## Exercise aim:
Leaving the pictures aside, repeat each line below exactly.

## Records:
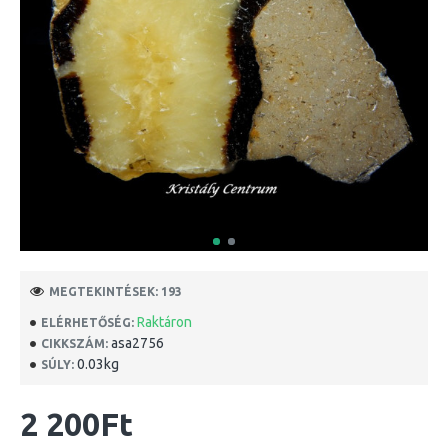
MEGTEKINTÉSEK: 193
Raktáron
ELÉRHETŐSÉG:
asa2756
CIKKSZÁM:
0.03kg
SÚLY:
2 200Ft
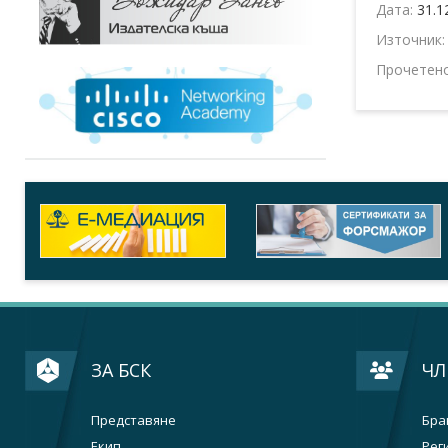
Дата:
31.1
Източник
Прочетен
ЗА БСК
ЧЛ
Представяне
Бра
Екип
Рег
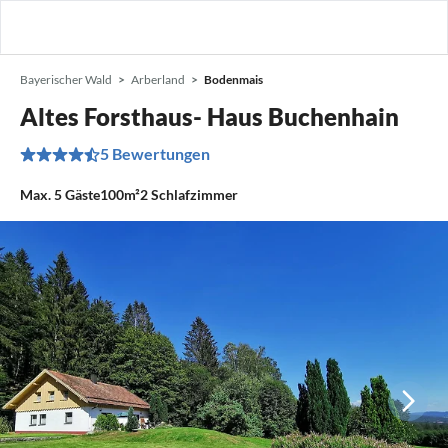
Bayerischer Wald
Arberland
Bodenmais
Altes Forsthaus- Haus Buchenhain
5 Bewertungen
Max.
5
Gäste
100m²
2
Schlafzimmer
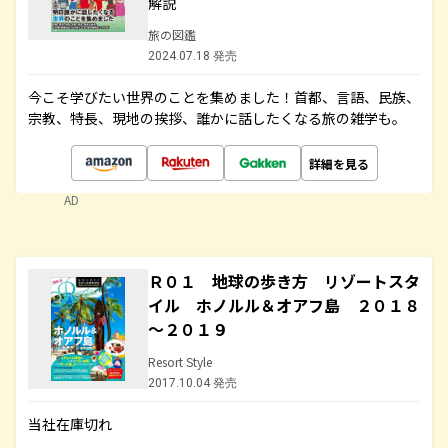
解説
旅の図鑑
2024.07.18 発売
今こそ学びたい世界のことを集めました！首都、言語、民族、
宗教、特長、現地の挨拶、誰かに話したくなる旅の雑学も。
詳細を見る
AD
Ｒ０１ 地球の歩き方 リゾートスタ
イル ホノルル＆オアフ島 ２０１８
～２０１９
Resort Style
2017.10.04 発売
当社在庫切れ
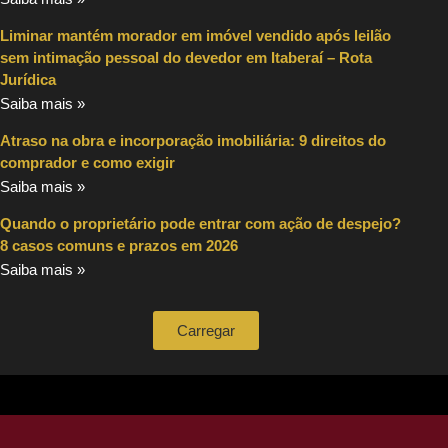
Liminar mantém morador em imóvel vendido após leilão
sem intimação pessoal do devedor em Itaberaí – Rota
Jurídica
Saiba mais »
Atraso na obra e incorporação imobiliária: 9 direitos do
comprador e como exigir
Saiba mais »
Quando o proprietário pode entrar com ação de despejo?
8 casos comuns e prazos em 2026
Saiba mais »
Carregar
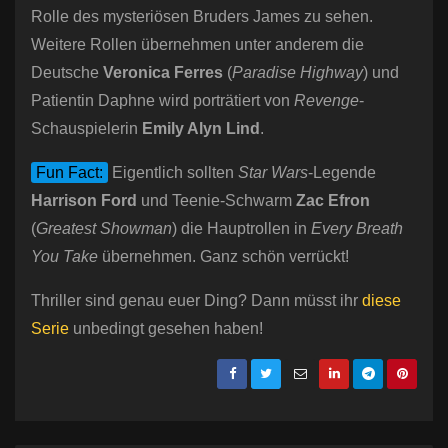
Rolle des mysteriösen Bruders James zu sehen.
Weitere Rollen übernehmen unter anderem die
Deutsche
Veronica Ferres
(
Paradise Highway
) und
Patientin Daphne wird porträtiert von
Revenge
-
Schauspielerin
Emily Alyn Lind
.
Fun Fact:
Eigentlich sollten
Star Wars
-Legende
Harrison Ford
und Teenie-Schwarm
Zac Efron
(
Greatest Showman
) die Hauptrollen in
Every Breath
You Take
übernehmen. Ganz schön verrückt!
Thriller sind genau euer Ding? Dann müsst ihr
diese
Serie
unbedingt gesehen haben!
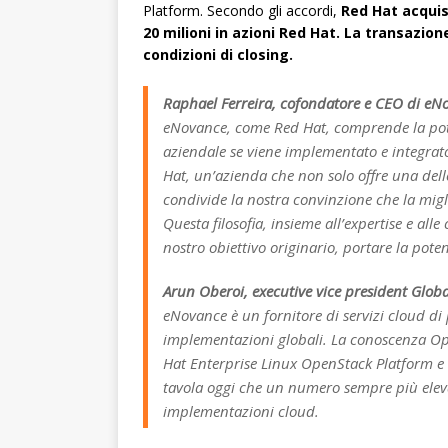
Platform. Secondo gli accordi,
Red Hat acquisi
20 milioni in azioni Red Hat. La transazio
condizioni di closing.
Raphael Ferreira, cofondatore e CEO di eN
eNovance, come Red Hat, comprende la pot
aziendale se viene implementato e integrato
Hat, un’azienda che non solo offre una del
condivide la nostra convinzione che la mig
Questa filosofia, insieme all’expertise e all
nostro obiettivo originario, portare la pote
Arun Oberoi, executive vice president Globa
eNovance è un fornitore di servizi cloud di
implementazioni globali. La conoscenza Ope
Hat Enterprise Linux OpenStack Platform e 
tavola oggi che un numero sempre più eleva
implementazioni cloud.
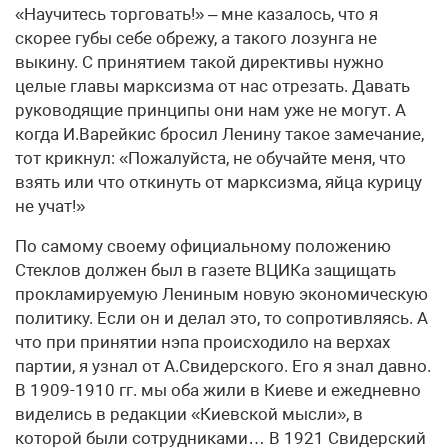
«Научитесь торговать!» – мне казалось, что я
скорее губы себе обрежу, а такого лозунга не
выкину. С принятием такой директивы нужно
целые главы марксизма от нас отрезать. Давать
руководящие принципы они нам уже не могут. А
когда И.Варейкис бросил Ленину такое замечание,
тот крикнул: «Пожалуйста, не обучайте меня, что
взять или что откинуть от марксизма, яйца курицу
не учат!»
По самому своему официальному положению
Стеклов должен был в газете ВЦИКа защищать
прокламируемую Лениным новую экономическую
политику. Если он и делал это, то сопротивляясь. А
что при принятии нэпа происходило на верхах
партии, я узнал от А.Свидерского. Его я знал давно.
В 1909-1910 гг. мы оба жили в Киеве и ежедневно
виделись в редакции «Киевской мысли», в
которой были сотрудниками… В 1921 Свидерский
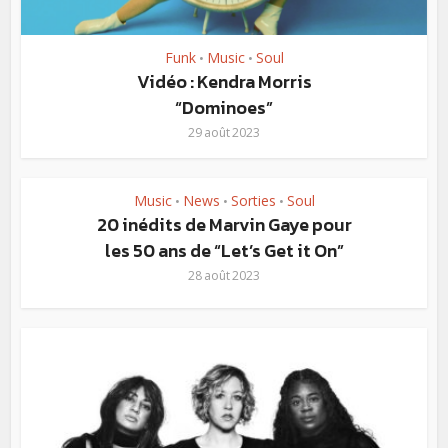
Funk
Music
Soul
•
•
Vidéo : Kendra Morris
“Dominoes”
29 août 2023
Music
News
Sorties
Soul
•
•
•
20 inédits de Marvin Gaye pour
les 50 ans de “Let’s Get it On”
28 août 2023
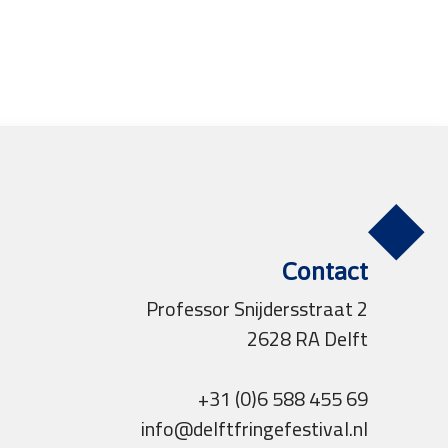
Contact
Professor Snijdersstraat 2
2628 RA Delft
+31 (0)6 588 455 69
info@delftfringefestival.nl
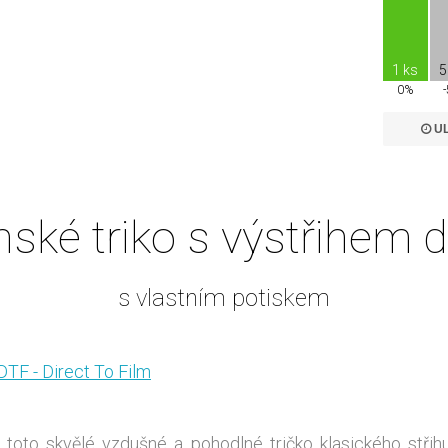
1 ks
5
0%
UL
ské triko s výstřihem 
s vlastním potiskem
DTF - Direct To Film
toto skvělé vzdušné a pohodlné tričko klasického střihu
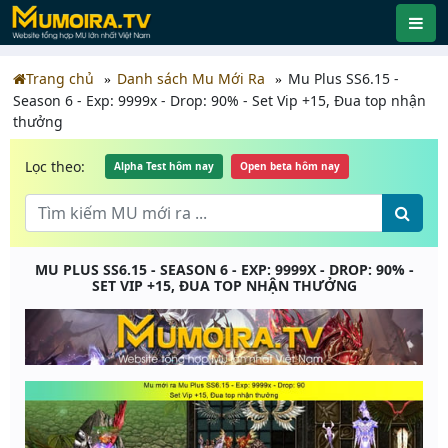
Trang chủ
Danh sách Mu Mới Ra
Mu Plus SS6.15 -
Season 6 - Exp: 9999x - Drop: 90% - Set Vip +15, Đua top nhận
thưởng
Lọc theo:
Alpha Test hôm nay
Open beta hôm nay
MU PLUS SS6.15 - SEASON 6 - EXP: 9999X - DROP: 90% -
SET VIP +15, ĐUA TOP NHẬN THƯỞNG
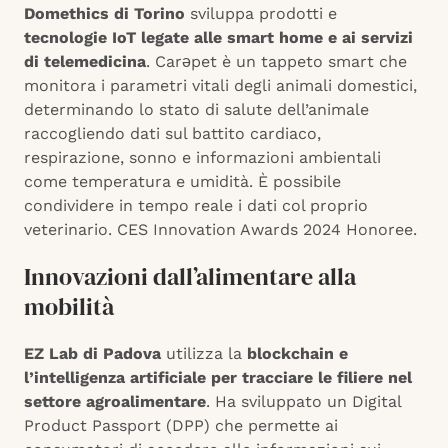
Domethics di Torino
sviluppa prodotti e
tecnologie IoT legate alle smart home e ai servizi
di telemedicina
. Carəpet è un tappeto smart che
monitora i parametri vitali degli animali domestici,
determinando lo stato di salute dell’animale
raccogliendo dati sul battito cardiaco,
respirazione, sonno e informazioni ambientali
come temperatura e umidità. È possibile
condividere in tempo reale i dati col proprio
veterinario. CES Innovation Awards 2024 Honoree.
Innovazioni dall’alimentare alla
mobilità
EZ Lab di Padova
utilizza la
blockchain e
l’intelligenza artificiale per tracciare le filiere nel
settore agroalimentare
. Ha sviluppato un Digital
Product Passport (DPP) che permette ai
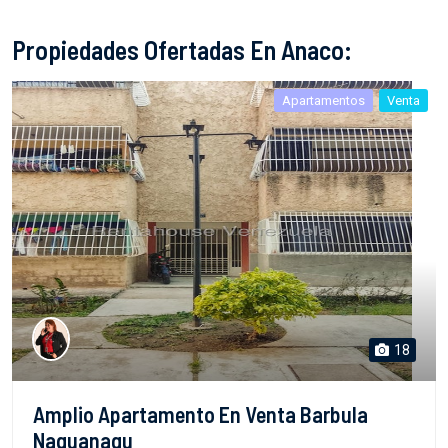
Propiedades Ofertadas En Anaco:
Apartamentos
Venta
18
Amplio Apartamento En Venta Barbula
Naguanagu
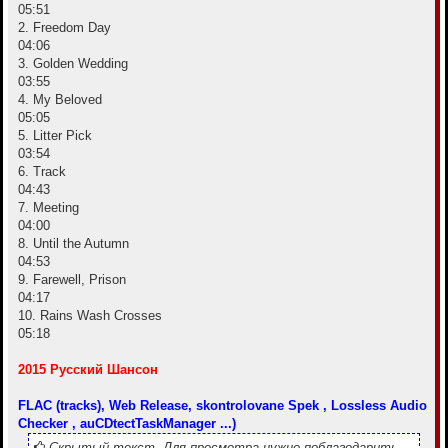
05:51
2. Freedom Day
04:06
3. Golden Wedding
03:55
4. My Beloved
05:05
5. Litter Pick
03:54
6. Track
04:43
7. Meeting
04:00
8. Until the Autumn
04:53
9. Farewell, Prison
04:17
10. Rains Wash Crosses
05:18
2015 Русский Шансон
FLAC (tracks), Web Release, skontrolovane Spek , Lossless Audio
Checker , auCDtectTaskManager ...)
Скрытый текст. Для просмотра нужно поблагодарить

## Solution:
MEGTEKINTÉSEK: 193
Raktáron
ELÉRHETŐSÉG:
asa2756
CIKKSZÁM:
0.03kg
SÚLY:
2 200Ft
Дата:
31.1
Източник
Прочетен
ЗА БСК
ЧЛ
Представяне
Бра
Екип
Рег
Bayerischer Wald
Arberland
Bodenmais
Altes Forsthaus- Haus Buchenhain
5 Bewertungen
Max.
5
Gäste
100m²
2
Schlafzimmer
解説
旅の図鑑
2024.07.18 発売
今こそ学びたい世界のことを集めました！首都、言語、民族、
宗教、特長、現地の挨拶、誰かに話したくなる旅の雑学も。
詳細を見る
AD
Ｒ０１ 地球の歩き方 リゾートスタ
イル ホノルル＆オアフ島 ２０１８
～２０１９
Resort Style
2017.10.04 発売
当社在庫切れ
Liminar mantém morador em imóvel vendido após leilão
sem intimação pessoal do devedor em Itaberaí – Rota
Jurídica
Saiba mais »
Atraso na obra e incorporação imobiliária: 9 direitos do
comprador e como exigir
Saiba mais »
Quando o proprietário pode entrar com ação de despejo?
8 casos comuns e prazos em 2026
Saiba mais »
Carregar
Rolle des mysteriösen Bruders James zu sehen.
Weitere Rollen übernehmen unter anderem die
Deutsche
Veronica Ferres
(
Paradise Highway
) und
Patientin Daphne wird porträtiert von
Revenge
-
Schauspielerin
Emily Alyn Lind
.
Fun Fact:
Eigentlich sollten
Star Wars
-Legende
Harrison Ford
und Teenie-Schwarm
Zac Efron
(
Greatest Showman
) die Hauptrollen in
Every Breath
You Take
übernehmen. Ganz schön verrückt!
Thriller sind genau euer Ding? Dann müsst ihr
diese
Serie
unbedingt gesehen haben!
Platform. Secondo gli accordi,
Red Hat acquisi
20 milioni in azioni Red Hat. La transazio
condizioni di closing.
Raphael Ferreira, cofondatore e CEO di eN
eNovance, come Red Hat, comprende la pot
aziendale se viene implementato e integrato
Hat, un’azienda che non solo offre una del
condivide la nostra convinzione che la mig
Questa filosofia, insieme all’expertise e all
nostro obiettivo originario, portare la pote
Arun Oberoi, executive vice president Globa
eNovance è un fornitore di servizi cloud di
implementazioni globali. La conoscenza Ope
Hat Enterprise Linux OpenStack Platform e 
tavola oggi che un numero sempre più eleva
implementazioni cloud.
«Научитесь торговать!» – мне казалось, что я
скорее губы себе обрежу, а такого лозунга не
выкину. С принятием такой директивы нужно
целые главы марксизма от нас отрезать. Давать
руководящие принципы они нам уже не могут. А
когда И.Варейкис бросил Ленину такое замечание,
тот крикнул: «Пожалуйста, не обучайте меня, что
взять или что откинуть от марксизма, яйца курицу
не учат!»
По самому своему официальному положению
Стеклов должен был в газете ВЦИКа защищать
прокламируемую Лениным новую экономическую
политику. Если он и делал это, то сопротивляясь. А
что при принятии нэпа происходило на верхах
партии, я узнал от А.Свидерского. Его я знал давно.
В 1909-1910 гг. мы оба жили в Киеве и ежедневно
виделись в редакции «Киевской мысли», в
которой были сотрудниками… В 1921 Свидерский
Funk
Music
Soul
•
•
Vidéo : Kendra Morris
“Dominoes”
29 août 2023
Music
News
Sorties
Soul
•
•
•
20 inédits de Marvin Gaye pour
les 50 ans de “Let’s Get it On”
28 août 2023
Contact
Professor Snijdersstraat 2
2628 RA Delft
+31 (0)6 588 455 69
info@delftfringefestival.nl
1 ks
5
0%
UL
ské triko s výstřihem 
s vlastním potiskem
DTF - Direct To Film
toto skvělé vzdušné a pohodlné tričko klasického střihu
Trang chủ
Danh sách Mu Mới Ra
Mu Plus SS6.15 -
Season 6 - Exp: 9999x - Drop: 90% - Set Vip +15, Đua top nhận
thưởng
Lọc theo:
Alpha Test hôm nay
Open beta hôm nay
MU PLUS SS6.15 - SEASON 6 - EXP: 9999X - DROP: 90% -
SET VIP +15, ĐUA TOP NHẬN THƯỞNG
Domethics di Torino
sviluppa prodotti e
tecnologie IoT legate alle smart home e ai servizi
di telemedicina
. Carəpet è un tappeto smart che
monitora i parametri vitali degli animali domestici,
determinando lo stato di salute dell’animale
raccogliendo dati sul battito cardiaco,
respirazione, sonno e informazioni ambientali
come temperatura e umidità. È possibile
condividere in tempo reale i dati col proprio
veterinario. CES Innovation Awards 2024 Honoree.
Innovazioni dall’alimentare alla
mobilità
EZ Lab di Padova
utilizza la
blockchain e
l’intelligenza artificiale per tracciare le filiere nel
settore agroalimentare
. Ha sviluppato un Digital
Product Passport (DPP) che permette ai
Propiedades Ofertadas En Anaco:
Apartamentos
Venta
18
Amplio Apartamento En Venta Barbula
Naguanagu
05:51
2. Freedom Day
04:06
3. Golden Wedding
03:55
4. My Beloved
05:05
5. Litter Pick
03:54
6. Track
04:43
7. Meeting
04:00
8. Until the Autumn
04:53
9. Farewell, Prison
04:17
10. Rains Wash Crosses
05:18
2015 Русский Шансон
FLAC (tracks), Web Release, skontrolovane Spek , Lossless Audio
Checker , auCDtectTaskManager ...)
Скрытый текст. Для просмотра нужно поблагодарить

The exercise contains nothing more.